導育甘言集 2014.05   表紙頁]へ   我楽多苑 別亭 (真面目な愚痴)]へ

中学公民 問題集 [0530]
『中学公民 問題集 著 (株)文理 ?年?月 ?刷 \880+税』 (購入\108税込み)
以前から、中学・高校の教科書、特に「社会科・公民」をBOOK-OFFで探していたのだが、なかなか見当たらなかった。 ・・・ 先日、やっと問題集の方を見付けた。
実は、現実の「社会生活」への、(義務教育の)「教科書」の影響や効果を考えてみたかったからだ。(多分、アマゾンやヤフオク!でも見付かるだろうけど、それでは面白くない。笑)
で、この中の記述内容やその試験問題を見て、改めて仰天!
...丸で、“砂場で、砂粒を数えるような話”ではないか!?
今、こうした内容・知識が、私達の日常生活にどれほど利用・活用できるだろうか?
一番拙いのは、“事実”や“知識”が、“全部細切れで、関連が無く、脈絡が無い”ことだと思った。
教科書は、「執筆者の意図に沿った要約」でしかないから、子供達は「その膨大な要約」を無理やり覚え込まされそうになり、結局は忘れ去ることになるわけだ。

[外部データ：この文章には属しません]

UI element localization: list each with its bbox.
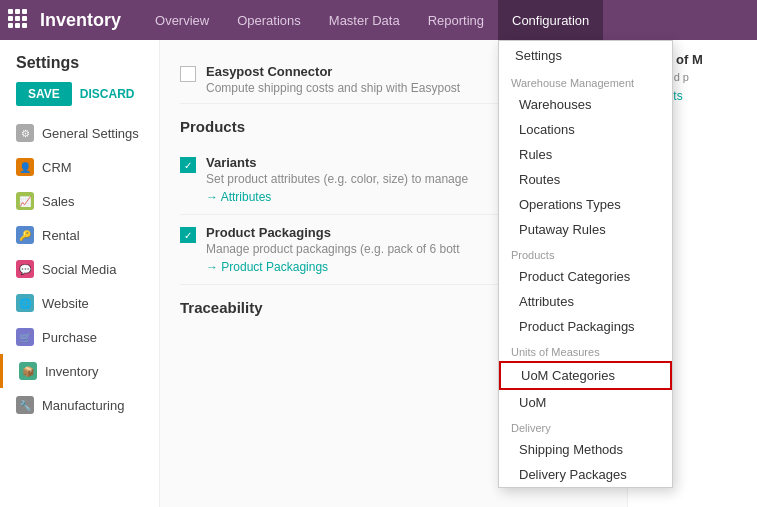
nav-overview[interactable]: Overview: [141, 0, 223, 40]
easypost-checkbox[interactable]: [180, 66, 196, 82]
product-packagings-title: Product Packagings: [206, 225, 460, 240]
save-bar: SAVE DISCARD: [0, 78, 159, 116]
sidebar-item-social-media[interactable]: 💬 Social Media: [0, 252, 159, 286]
sidebar-item-label: Inventory: [45, 364, 98, 379]
nav-configuration-wrapper: Configuration Settings Warehouse Managem…: [498, 0, 603, 40]
sidebar-item-label: Website: [42, 296, 89, 311]
config-section-uom: Units of Measures: [499, 339, 672, 361]
config-item-uom[interactable]: UoM: [499, 390, 672, 415]
brand-title: Inventory: [40, 10, 121, 31]
config-item-uom-categories[interactable]: UoM Categories: [499, 361, 672, 390]
manufacturing-icon: 🔧: [16, 396, 34, 414]
save-button[interactable]: SAVE: [16, 82, 72, 106]
config-dropdown: Settings Warehouse Management Warehouses…: [498, 40, 673, 488]
product-packagings-info: Product Packagings Manage product packag…: [206, 225, 460, 274]
config-item-rules[interactable]: Rules: [499, 142, 672, 167]
sidebar-item-label: Sales: [42, 194, 75, 209]
purchase-icon: 🛒: [16, 328, 34, 346]
product-packagings-desc: Manage product packagings (e.g. pack of …: [206, 242, 460, 256]
config-item-warehouses[interactable]: Warehouses: [499, 92, 672, 117]
grid-icon[interactable]: [8, 9, 30, 31]
sidebar-item-label: Manufacturing: [42, 398, 124, 413]
config-item-putaway-rules[interactable]: Putaway Rules: [499, 217, 672, 242]
sidebar-item-manufacturing[interactable]: 🔧 Manufacturing: [0, 388, 159, 422]
easypost-title: Easypost Connector: [206, 64, 460, 79]
sidebar-item-label: General Settings: [42, 126, 139, 141]
sales-icon: 📈: [16, 192, 34, 210]
discard-button[interactable]: DISCARD: [80, 87, 135, 101]
social-icon: 💬: [16, 260, 34, 278]
config-item-product-categories[interactable]: Product Categories: [499, 264, 672, 289]
crm-icon: 👤: [16, 158, 34, 176]
config-item-shipping-methods[interactable]: Shipping Methods: [499, 437, 672, 462]
gear-icon: ⚙: [16, 124, 34, 142]
sidebar-item-crm[interactable]: 👤 CRM: [0, 150, 159, 184]
config-section-warehouse: Warehouse Management: [499, 70, 672, 92]
sidebar-item-label: Rental: [42, 228, 80, 243]
website-icon: 🌐: [16, 294, 34, 312]
variants-desc: Set product attributes (e.g. color, size…: [206, 172, 468, 186]
sidebar-item-general-settings[interactable]: ⚙ General Settings: [0, 116, 159, 150]
config-item-delivery-packages[interactable]: Delivery Packages: [499, 462, 672, 487]
variants-attributes-link[interactable]: → Attributes: [206, 190, 271, 204]
product-packagings-checkbox[interactable]: ✓: [180, 227, 196, 243]
easypost-desc: Compute shipping costs and ship with Eas…: [206, 81, 460, 95]
top-nav: Inventory Overview Operations Master Dat…: [0, 0, 757, 40]
sidebar-item-website[interactable]: 🌐 Website: [0, 286, 159, 320]
config-section-delivery: Delivery: [499, 415, 672, 437]
sidebar: Settings SAVE DISCARD ⚙ General Settings…: [0, 40, 160, 507]
inventory-icon: 📦: [19, 362, 37, 380]
config-item-routes[interactable]: Routes: [499, 167, 672, 192]
sidebar-item-label: Social Media: [42, 262, 116, 277]
rental-icon: 🔑: [16, 226, 34, 244]
variants-title: Variants: [206, 155, 468, 170]
sidebar-item-inventory[interactable]: 📦 Inventory: [0, 354, 159, 388]
easypost-info: Easypost Connector Compute shipping cost…: [206, 64, 460, 95]
nav-reporting[interactable]: Reporting: [414, 0, 498, 40]
variants-checkbox[interactable]: ✓: [180, 157, 196, 173]
sidebar-item-purchase[interactable]: 🛒 Purchase: [0, 320, 159, 354]
product-packagings-link[interactable]: → Product Packagings: [206, 260, 328, 274]
nav-links: Overview Operations Master Data Reportin…: [141, 0, 603, 40]
config-item-product-packagings-config[interactable]: Product Packagings: [499, 314, 672, 339]
nav-operations[interactable]: Operations: [223, 0, 315, 40]
config-item-attributes[interactable]: Attributes: [499, 289, 672, 314]
nav-configuration[interactable]: Configuration: [498, 0, 603, 40]
nav-master-data[interactable]: Master Data: [315, 0, 414, 40]
config-section-products: Products: [499, 242, 672, 264]
variants-info: Variants Set product attributes (e.g. co…: [206, 155, 468, 204]
sidebar-item-rental[interactable]: 🔑 Rental: [0, 218, 159, 252]
sidebar-item-label: Purchase: [42, 330, 97, 345]
sidebar-item-label: CRM: [42, 160, 72, 175]
config-item-settings[interactable]: Settings: [499, 41, 672, 70]
config-item-locations[interactable]: Locations: [499, 117, 672, 142]
sidebar-item-sales[interactable]: 📈 Sales: [0, 184, 159, 218]
sidebar-title: Settings: [0, 40, 159, 78]
config-item-operations-types[interactable]: Operations Types: [499, 192, 672, 217]
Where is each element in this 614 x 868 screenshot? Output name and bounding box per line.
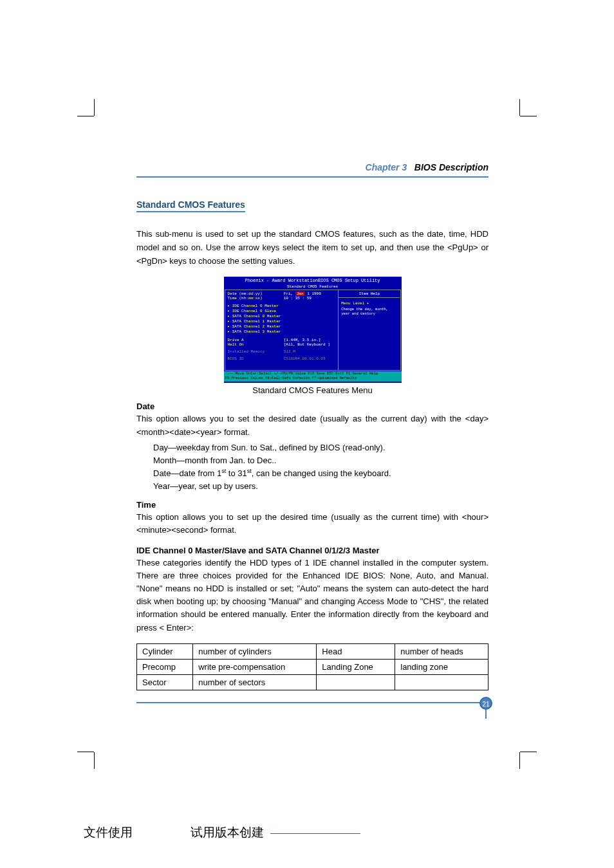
ide-heading: IDE Channel 0 Master/Slave and SATA Chan… [136,546,488,555]
table-cell: Cylinder [137,643,193,659]
table-row: Cylinder number of cylinders Head number… [137,643,488,659]
bios-time-label: Time (hh:mm:ss) [228,296,284,300]
bios-biosid-value: C51GU04.U6.01.0.03 [284,356,326,361]
bios-help-header: Item Help [341,291,397,296]
table-cell: number of sectors [193,674,317,690]
date-list-item: Day—weekday from Sun. to Sat., defined b… [153,441,488,454]
bios-item: ▸ SATA Channel 2 Master [228,324,284,329]
bios-left-panel: Date (mm:dd:yy)Fri, Jan 1 1999 Time (hh:… [225,290,339,370]
watermark-line [270,833,360,834]
page-content: Chapter 3 BIOS Description Standard CMOS… [136,162,488,703]
page-number: 21 [479,697,492,710]
crop-mark [94,99,95,116]
bios-item: ▸ SATA Channel 0 Master [228,313,284,319]
date-list: Day—weekday from Sun. to Sat., defined b… [153,441,488,494]
table-row: Sector number of sectors [137,674,488,690]
date-list-item: Date—date from 1st to 31st, can be chang… [153,467,488,480]
section-title: Standard CMOS Features [136,199,245,212]
crop-mark [520,752,537,752]
watermark-right: 试用版本创建 [191,826,264,839]
table-cell [317,674,395,690]
page-number-badge: 21 [479,697,492,719]
table-cell: Sector [137,674,193,690]
bios-time-value: 10 : 35 : 59 [284,296,312,300]
badge-stem [485,710,487,719]
crop-mark [519,752,520,769]
date-list-item: Month—month from Jan. to Dec.. [153,454,488,467]
bios-date-value: Fri, Jan 1 1999 [284,291,321,296]
table-cell [395,674,488,690]
crop-mark [94,752,95,769]
bios-footer-line2: F5:Previous Values F6:Fail-Safe Defaults… [225,376,400,381]
bios-help-text: Change the day, month, year and century [341,307,397,316]
figure-caption: Standard CMOS Features Menu [136,385,488,395]
chapter-number: Chapter 3 [366,162,407,172]
bios-mem-label: Installed Memory [228,349,284,354]
bios-item: ▸ IDE Channel 0 Master [228,303,284,308]
watermark-left: 文件使用 [84,826,133,839]
intro-paragraph: This sub-menu is used to set up the stan… [136,228,488,268]
header-rule [136,176,488,178]
date-heading: Date [136,402,488,411]
table-cell: Precomp [137,659,193,674]
ide-text: These categories identify the HDD types … [136,557,488,634]
time-text: This option allows you to set up the des… [136,511,488,537]
chapter-title: BIOS Description [414,162,488,172]
bios-mem-value: 512 M [284,349,295,354]
bios-biosid-label: BIOS ID [228,356,284,361]
chapter-header: Chapter 3 BIOS Description [136,162,488,175]
bios-screenshot: Phoenix - Award WorkstationBIOS CMOS Set… [224,277,402,383]
bios-halt-value: [All, But Keyboard ] [284,342,330,347]
bios-menu-level: Menu Level ▸ [341,300,397,306]
bios-halt-label: Halt On [228,342,284,347]
table-row: Precomp write pre-compensation Landing Z… [137,659,488,674]
table-cell: number of heads [395,643,488,659]
bios-footer: ↑↓→←:Move Enter:Select +/-/PU/PD:Value F… [224,371,402,381]
bios-item: ▸ IDE Channel 0 Slave [228,308,284,313]
table-cell: landing zone [395,659,488,674]
watermark: 文件使用 试用版本创建 [84,824,360,841]
bios-drivea-value: [1.44M, 3.5 in.] [284,338,321,342]
crop-mark [77,116,94,116]
crop-mark [77,752,94,752]
bios-date-label: Date (mm:dd:yy) [228,291,284,296]
crop-mark [519,99,520,116]
bios-item: ▸ SATA Channel 1 Master [228,319,284,324]
date-list-item: Year—year, set up by users. [153,480,488,493]
bios-subtitle: Standard CMOS Features [224,284,402,289]
bios-drivea-label: Drive A [228,338,284,342]
bios-item: ▸ SATA Channel 3 Master [228,329,284,334]
bios-right-panel: Item Help Menu Level ▸ Change the day, m… [339,290,400,370]
time-heading: Time [136,500,488,510]
bios-title: Phoenix - Award WorkstationBIOS CMOS Set… [224,277,402,284]
table-cell: Head [317,643,395,659]
table-cell: Landing Zone [317,659,395,674]
footer-rule [136,702,488,703]
table-cell: number of cylinders [193,643,317,659]
table-cell: write pre-compensation [193,659,317,674]
date-text: This option allows you to set the desire… [136,412,488,438]
hdd-table: Cylinder number of cylinders Head number… [136,643,488,690]
crop-mark [520,116,537,116]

一番望ましいのは、すべての事実が「素材」や「資料」として用意されていて、あるテーマに応じて、皆が自由にそれらを取り出して来て使う、そして覚える...といった方法ではないか思う。マイケル・サンデル教授の「白熱授業」などは、大変参考になる)
それらの資料類は、“使い捨て”や“共同利用”でも構わないし、“複数冊”や“使い廻し”でもよい。
“紙製”でもよいし、“PC用メディア”でも良いが、それ一辺倒では良くないだろう!
なぜなら、便利さにかまけて、子供達が紙を捲って調べる手間を省略すると、例の“コピペ”で済ましてしまうことになるからだ。
私は、「紙製の書籍」を“トリガー”として、「ネット上の資料」を“補助資料”として利用させて貰っているが、どちらも有効・有用だと思っている!

武王の門 下巻 [0527]
『武王の門 下巻 北方 謙三著 新潮社 1989年11月 2刷 \1,500税込み』 (購入\108税込み)
いよいよ、下巻では、牧宮懐良(まきのみや かねよし)は、日本の水軍と手を結び“元王朝”の海岸地帯を荒らし廻っている高麗王朝の一族(の日陰者)・西浦という(怪しげな)人物と接触を始める。そこでは、張 士誠朱 元璋の名が挙がって来る。

そうした名前から思い浮かぶのは、、シナ大陸や朝鮮半島の当時の権力者達は、やはり、民の為に...とはいいながらも、結局は当時の王朝や主な権力者達を倒し、自分が“権力”を握るためだけの動きしかしていない姿だ。
そして、その“権力の果実”とは、自らの“栄耀栄華”、現代風に端的に言えば“蓄財”にでもなるだろうか。
尤も、その“蓄財”が無ければ、“権力の維持”も難しくなる現実であれば、それは彼らの“正義”になるわけだ。...だが、それは、日本人が昔から持っている“(お金に淡白な)正義感”とは、相当に縁遠いものだと思う。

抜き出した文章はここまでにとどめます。